• **Your assignment**
Copy, word for word, the lines of the entries below between the one with "Image resolution: width=871, height=1549." and the one with "[WhatsApp Chat Button] (821, 1499)", inclusive, and leave out everything else.

### Exercise materials ###

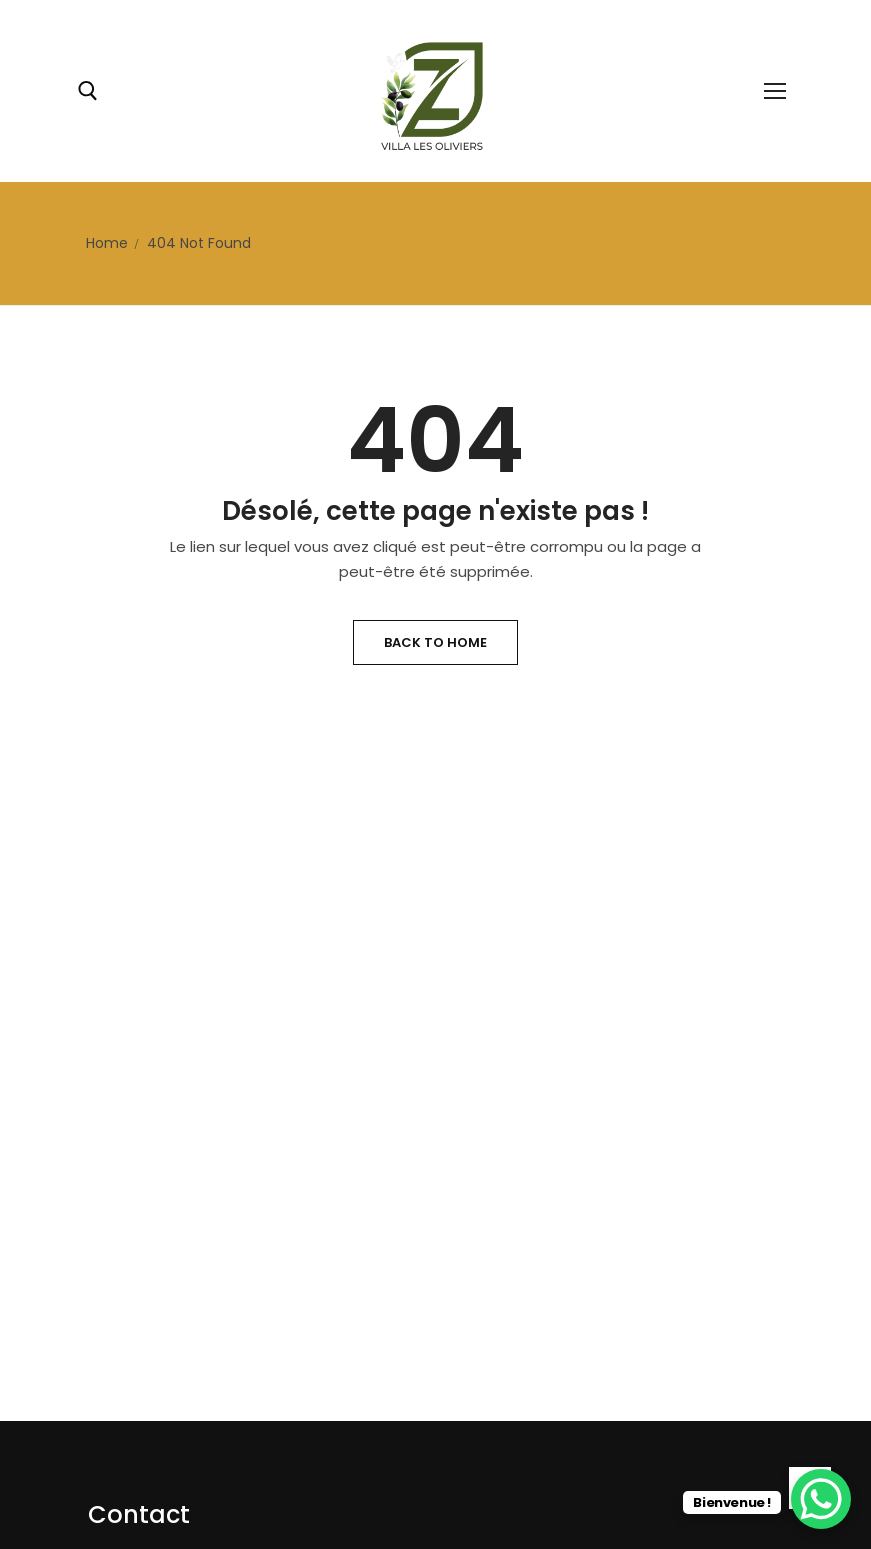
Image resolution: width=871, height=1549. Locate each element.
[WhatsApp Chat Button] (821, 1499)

###
### Exercise materials ###

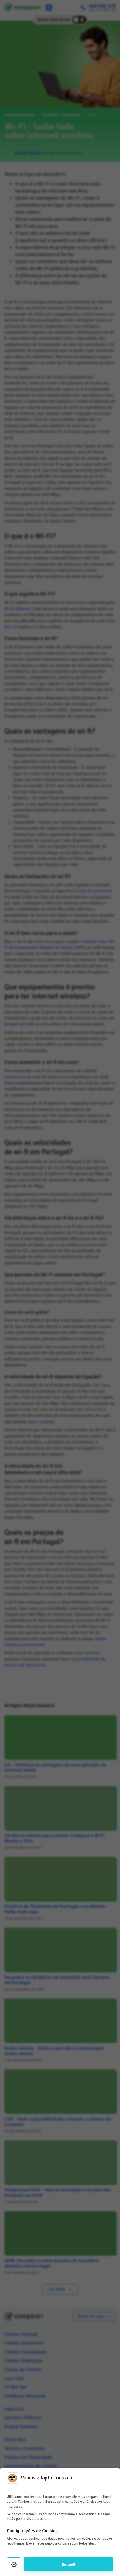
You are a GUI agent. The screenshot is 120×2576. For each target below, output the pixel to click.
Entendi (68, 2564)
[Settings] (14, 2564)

###
### Exercise materials ###

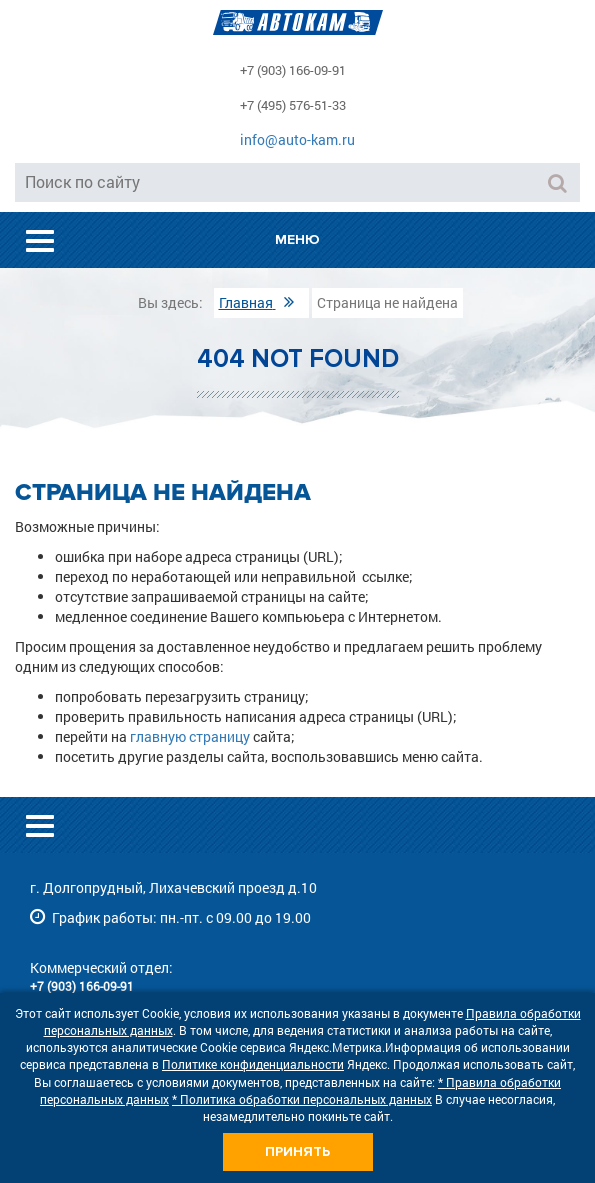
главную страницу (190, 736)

###

• **Answer box**
Image resolution: width=871, height=1549. Locate each element.
[WhatsApp Chat Button] (821, 1499)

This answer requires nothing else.